Six years ago, after I had written a story about the USA, an editor from a certain newspaper asked me to write an article that was to become the key to my career. So I went out of the house, found my heroes, recorded their words – and then, while writing, I realised how easy it was to invent something. I will make this gentleman say this and that. I will make this lady all new. And then we will have a situation like that.

The editor sat down to read my text. He circled everything that was good. Everything that was good was also fabricated. Please correct the rest, said the editor.

That was when I realised I could not be a reporter. You can’t start writing the truth by lying.

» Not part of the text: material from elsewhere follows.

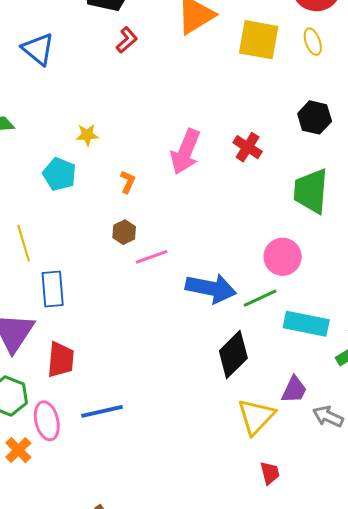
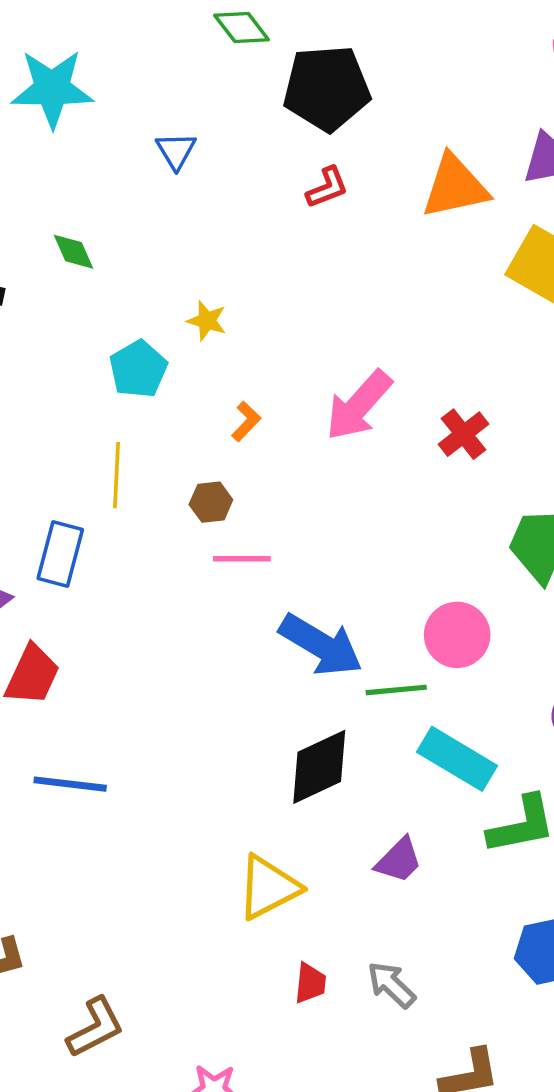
blue triangle: (38, 49) -> (176, 151), size x0.7
yellow line: (24, 243) -> (116, 475), moved
gray arrow: (328, 416) -> (391, 985), moved
yellow triangle: (256, 417) -> (268, 887), moved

I decided that since I was so good at cooking stuff up, I should concentrate on fiction. Two years later, I started writing Toksymia, vanishing from life for seven weeks. In the evenings, my boyfriend would take me out for a walk along a square-shaped trajectory. He said they were penalty walks, a forced eviction from the textual world out into the real world. Cars were too loud, buildings too high, faces suspect and inhuman, and I felt like a prisoner that left the safety of her cell.

When I was writing, I was euphoric. I have never felt as free as in the time when I plunged into the novel. In my own world with my own people. This group of misshapen people that I controlled. I was very mean to them. I left some of them stranded at the very last moment, while some could enjoy a kind of a happy end. To them, I was a malicious, insidious God.

But being God has this advantage that God, as probably the only being in the world, is free. I was a poor, trifle god, and that only for a brief moment. But I tasted freedom.

Although Toksymia is full of stories that someone told me, no one has any doubts that it’s pure fiction. Meanwhile, some time had passed, I went to Bucharest, and I kept getting little gifts in the form of stories. People reconstructed the past from small events that etched themselves in my memory. From covering the toilet seat with paper in order not to get a bladder inflammation. From walking past toy shops where you couldn’t buy any toys, but emptiness, lacking, bitterness and sorrow were all free to take.

Writing the Bucharest reportage had nothing to do with the freedom I had felt during Toksymia. I had to stick to the facts and meanings imposed by other people. I owed the truth to my characters – their truth, the truth they had invented in order to live and to survive.

When writing prose, I can imagine the life of a fictional character, from birth to death. If I want to, she will become a puppet or a metaphor. It was really different when I had a seventy-year-old woman sitting in front of me, spending long hours to reconstruct the map of her life. She knows when she made mistakes. She knows when the system caught her at the throat, refusing to let go. She knows she was a victim of politics, and that all her liberty consisted in freedom to roam a blind labyrinth. I listen to her story and am suddenly petrified by the thought that now we both can grasp the expanse of the 70 years of her life. All the unknown quantities have been identified, and still the equation doesn’t make any sense. I see myself reflected in her eyes – what will be my story when I am her age? What gift will my writing freedom bring me in the perspective of a whole lifetime? Will it be a feeling of space or emptiness? Fulfilment or failure?

When I write, my ego triumphs, strutting around like a peacock. I leave a little piece of myself in each of my characters – feeling particular satisfaction whenever I create egoist or deceitful personalities. But when I am working on reportages, I can no longer count on this prose-bound freedom. The protagonist is more important than myself. My ego is cast aside. I become just an ear that listens. A hand that writes. And still, I sometimes am tempted to rewrite the lives of my characters, like a true writer would. I want, finally, to become a good God, one that rejects fear and failure.